Something happened late last night that convinced me to do something I never dreamed I’d ever do.
I’m not voting for Hillary.
Trump? Hell, no.
Third party? I’ll not waste my vote.
What are my plans?
I’m writing in Theo Epstein!
If he can in just 12 years vanquish a collective 188 years of World Series droughts between the Boston Red Sox and the Chicago Cubs he can make ANYTHING great again.
Epstein, today 42, was just 28 in 2002 when the Red Sox hired him to be their general manager. Two years later the perennially cursed Sox won their first World Series in 86 years. Three years later, he won them another.
Inexplicably, the Sox let him go in 2011 (haven’t won since) and he was snapped up by the Cubs. All he did for them was end the longest and most fabled drought in sports history, the 108-year folly of the Cubs.
So this one man has now won two more world championships than all the vaunted New York Yankees teams have won this century.
Him negotiating baseball salaries seems a gross misapplication of genius.
Can you imagine what a man like that could do if he sunk his teeth into climate change?
Or health care? EpiPens would be cheaper than Tootsie Rolls.
Reporters last night were asking him if he thought the Cubs could repeat.
Idiots. A man this great shouldn’t be troubled with such piddling questions.
Someone should ask him where we all go when we die. He knows, I’m sure. It’s just no one’s ever bothered to ask.
I won’t say last night was the greatest baseball game ever. That honor goes to Game 7 of the 1960 Pittsburgh Pirates versus the New York Yankees.
But given the circumstances, it was the greatest baseball event I’ve ever seen.
The indelible moment for me was the goofy grin Kris Bryant had on his face as the last out dribbled into his glove. It was a tricky play and given him being a Cub immortal catastrophe could have ensued, but his joy and skill were transcendent.
And I could sense the entire country for the first time in years felt simultaneously good, happy. Glad to be alive.
Well, every one but the Indians and all their pitiful fans.
The national reaction bolsters my contention that anytime you feel like talking about politics you should instead talk about baseball.

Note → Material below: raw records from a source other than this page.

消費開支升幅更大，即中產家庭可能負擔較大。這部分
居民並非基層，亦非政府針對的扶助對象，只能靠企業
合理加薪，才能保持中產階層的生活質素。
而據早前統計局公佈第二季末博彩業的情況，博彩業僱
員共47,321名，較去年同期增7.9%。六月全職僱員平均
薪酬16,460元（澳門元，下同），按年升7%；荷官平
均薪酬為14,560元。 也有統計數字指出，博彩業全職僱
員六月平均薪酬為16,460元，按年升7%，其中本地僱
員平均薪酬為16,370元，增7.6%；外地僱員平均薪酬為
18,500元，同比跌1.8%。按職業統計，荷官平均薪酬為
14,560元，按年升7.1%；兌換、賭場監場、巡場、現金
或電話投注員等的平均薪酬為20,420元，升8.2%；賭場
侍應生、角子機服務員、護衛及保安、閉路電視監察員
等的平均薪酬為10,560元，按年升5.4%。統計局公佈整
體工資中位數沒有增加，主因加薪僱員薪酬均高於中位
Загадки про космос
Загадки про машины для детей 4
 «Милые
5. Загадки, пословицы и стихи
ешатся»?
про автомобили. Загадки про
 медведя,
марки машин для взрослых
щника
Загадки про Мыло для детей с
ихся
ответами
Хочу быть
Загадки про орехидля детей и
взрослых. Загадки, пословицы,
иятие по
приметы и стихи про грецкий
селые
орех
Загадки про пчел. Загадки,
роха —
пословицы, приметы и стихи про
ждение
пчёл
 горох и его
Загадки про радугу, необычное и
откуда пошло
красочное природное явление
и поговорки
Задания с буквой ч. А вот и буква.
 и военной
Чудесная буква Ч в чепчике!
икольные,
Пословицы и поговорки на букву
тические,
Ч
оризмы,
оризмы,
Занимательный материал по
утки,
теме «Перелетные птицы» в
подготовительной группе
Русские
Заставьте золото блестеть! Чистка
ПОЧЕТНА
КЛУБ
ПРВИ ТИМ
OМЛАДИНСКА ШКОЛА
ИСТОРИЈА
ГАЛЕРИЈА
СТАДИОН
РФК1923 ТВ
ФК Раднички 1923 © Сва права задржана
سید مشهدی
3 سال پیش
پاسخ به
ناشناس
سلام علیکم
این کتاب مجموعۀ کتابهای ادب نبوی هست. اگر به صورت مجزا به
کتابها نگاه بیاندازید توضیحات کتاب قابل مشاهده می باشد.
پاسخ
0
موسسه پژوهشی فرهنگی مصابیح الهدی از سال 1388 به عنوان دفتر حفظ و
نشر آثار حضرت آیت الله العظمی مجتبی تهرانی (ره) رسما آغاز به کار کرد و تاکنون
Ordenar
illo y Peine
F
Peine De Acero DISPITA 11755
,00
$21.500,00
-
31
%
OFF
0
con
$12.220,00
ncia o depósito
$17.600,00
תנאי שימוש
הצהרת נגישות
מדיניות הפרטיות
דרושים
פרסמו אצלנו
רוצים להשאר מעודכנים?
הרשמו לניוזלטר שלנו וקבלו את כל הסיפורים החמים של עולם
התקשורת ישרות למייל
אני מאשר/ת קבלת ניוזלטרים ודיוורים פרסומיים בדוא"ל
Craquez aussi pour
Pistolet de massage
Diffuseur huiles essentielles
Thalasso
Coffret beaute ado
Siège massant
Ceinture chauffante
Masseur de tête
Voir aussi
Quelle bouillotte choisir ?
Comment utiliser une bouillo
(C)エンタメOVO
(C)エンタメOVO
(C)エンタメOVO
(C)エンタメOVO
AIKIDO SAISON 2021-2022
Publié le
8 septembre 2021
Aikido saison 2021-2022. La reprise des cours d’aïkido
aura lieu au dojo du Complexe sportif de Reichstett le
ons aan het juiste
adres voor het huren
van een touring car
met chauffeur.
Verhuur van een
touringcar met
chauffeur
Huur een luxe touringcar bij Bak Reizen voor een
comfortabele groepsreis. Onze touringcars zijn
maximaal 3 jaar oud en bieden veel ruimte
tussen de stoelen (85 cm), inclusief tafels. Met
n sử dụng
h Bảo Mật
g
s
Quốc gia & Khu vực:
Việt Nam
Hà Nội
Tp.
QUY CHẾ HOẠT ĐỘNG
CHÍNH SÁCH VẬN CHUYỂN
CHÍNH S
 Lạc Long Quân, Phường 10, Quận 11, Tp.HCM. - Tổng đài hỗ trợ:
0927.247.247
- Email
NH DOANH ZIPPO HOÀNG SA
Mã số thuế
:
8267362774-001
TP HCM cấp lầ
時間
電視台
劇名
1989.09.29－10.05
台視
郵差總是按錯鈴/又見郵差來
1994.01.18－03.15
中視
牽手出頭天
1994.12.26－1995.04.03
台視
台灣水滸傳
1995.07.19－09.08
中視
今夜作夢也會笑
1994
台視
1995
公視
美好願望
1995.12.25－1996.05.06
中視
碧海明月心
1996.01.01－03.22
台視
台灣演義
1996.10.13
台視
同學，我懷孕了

Talk about Roberto Clemente, Satchel Paige, Babe Ruth and Jackie Robinson. Suggest that the problem with baseball isn’t the games are too long; they’re not long enough.
And talk about the 2016 Chicago Cubs, a team for the ages.
They’ve given the whole country a happy lift when we’re all feeling poisoned by politics.
That Cub-love is an about face coming from me. Remember, it was I who wrote just last week in the “Cubs will lose” link below how much I hated them.
To summarize, I said they’d lose because of Steve Bartman and because of this one evil jackass with whom I nearly came to blows at a Pirate game back in 2008.
I put my soul-devouring hatred for this one jerk above all my Chicago friends, my fond memories of my visits there, and my warm regard for things like Olde Style beer and artery clogging deep dish pizza.
It diminished me. Our hatreds always do.
I’ll admit there were times I even dreamed he was dead.
He was an older dude with a cranky disposition. I imagined him choking on a sausage or being the victim of justifiable homicide over some neighbor hedge dispute.
But this morning even the mists of that hatred have been blown away in the wake of an historic victory.
And I now realize even if someone did justifiably kill that miserable bastard, Theo Epstein could have resurrected him for the Cubbie celebration.
After what he did for the entire franchise, bringing back from the dead just one measly Cub fan would be a piece of cake.